CommSec senior economist Ryan Felsman says the eventual re-tightening of insolvency laws and tapering of government support will increase the financial stress of many Australian households and businesses. “Only viable businesses will be left standing once the government pivots from crisis support to the recovery phase,” he says. “With individual livelihoods and personal finances often intertwined with small businesses – through the use of personal borrowings and mortgage guarantees for business borrowings – household and individual financial vulnerabilities will increase.”

Early action is vital

As the government’s debt initiatives will eventually end, businesses need to act now or potentially miss the window where they could take corrective action. In a survey conducted by Jirsch Sutherland in July this year, 27 per cent of directors revealed that as they had to take advantage of government incentives, they would probably have to explore reconstruction or insolvency after they end.

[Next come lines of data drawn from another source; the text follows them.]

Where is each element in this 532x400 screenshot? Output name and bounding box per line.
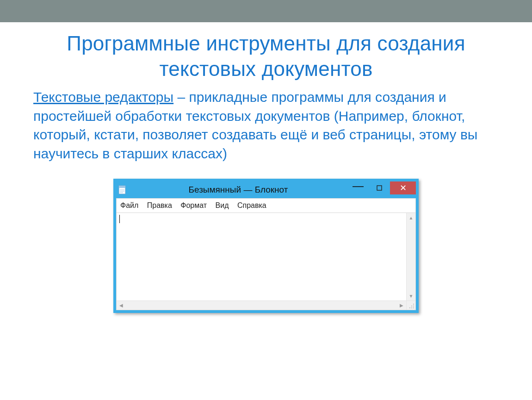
svg-point-10 [411,307,412,308]
notepad-menubar: Файл Правка Формат Вид Справка [116,198,416,213]
scroll-up-icon: ▲ [407,213,415,222]
slide-content: Программные инструменты для создания тек… [0,22,532,313]
svg-point-9 [413,307,414,308]
scroll-left-icon: ◀ [117,301,126,310]
svg-point-6 [413,304,414,305]
text-caret [119,215,120,223]
slide-title: Программные инструменты для создания тек… [33,31,499,81]
svg-point-8 [411,306,412,306]
svg-rect-5 [377,186,382,190]
close-button[interactable]: ✕ [390,181,416,194]
paragraph-lead: Текстовые редакторы [33,89,173,105]
notepad-titlebar[interactable]: Безымянный — Блокнот — ✕ [116,181,416,198]
vertical-scrollbar[interactable]: ▲ ▼ [406,213,415,300]
close-icon: ✕ [400,183,407,193]
maximize-icon [377,185,382,191]
minimize-button[interactable]: — [347,181,369,194]
scroll-down-icon: ▼ [407,291,415,300]
menu-format[interactable]: Формат [180,201,207,210]
svg-point-11 [409,307,410,308]
resize-grip-icon[interactable] [409,303,414,309]
menu-help[interactable]: Справка [237,201,266,210]
notepad-editor-area: ▲ ▼ ◀ ▶ [116,213,416,310]
scroll-right-icon: ▶ [397,301,406,310]
window-controls: — ✕ [347,181,416,194]
maximize-button[interactable] [369,181,390,194]
scroll-corner [406,300,415,310]
menu-file[interactable]: Файл [120,201,138,210]
notepad-window-title: Безымянный — Блокнот [111,185,365,195]
slide-topbar [0,0,532,22]
slide-paragraph: Текстовые редакторы – прикладные програм… [33,88,499,163]
menu-edit[interactable]: Правка [147,201,172,210]
svg-point-7 [413,306,414,306]
horizontal-scrollbar[interactable]: ◀ ▶ [117,300,406,310]
notepad-figure: Безымянный — Блокнот — ✕ Фай [33,179,499,313]
notepad-textarea[interactable] [117,213,406,300]
menu-view[interactable]: Вид [216,201,229,210]
notepad-window: Безымянный — Блокнот — ✕ Фай [113,179,419,313]
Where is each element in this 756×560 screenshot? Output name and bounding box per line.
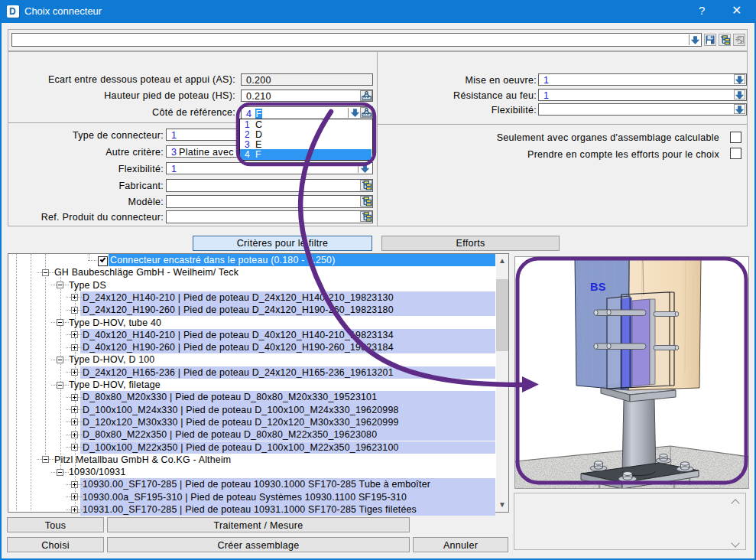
svg-text:BS: BS xyxy=(590,281,606,293)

Crisp says it’s important for business owners and directors to recognise the signs if their business needs professional advice.

“Early intervention could mean the difference between turning a business around or going into liquidation,” he says. “By recognising the signs your business is in trouble and acting on them early, you could benefit from other solutions such as a restructure, refinancing or changing your business model.”

10 warning signs your business could be heading towards insolvency:

  • Poor or no cash flo
  • Can’t pay your bills, wages or superannuation
  • Poor quality books or records
  • Losing clients
  • Securing special payment arrangements with creditors
  • Disputes between business owners and directors
  • High staff turnover
  • Substantial bad debt write-offs
  • Physical deterioration or poor appearance of your business premises
  • Inability to access finance

Crisp says acting quickly on these warning signs is not only good for the business but good for the overall economy. “It’s vital owners act to give their business the best chance of survival or to wind it up with minimal losses and achieve the best possible outcome,” he says. “Unless action is taken, the insolvency tsunami will hit right on schedule when the government’s debt initiatives finish.”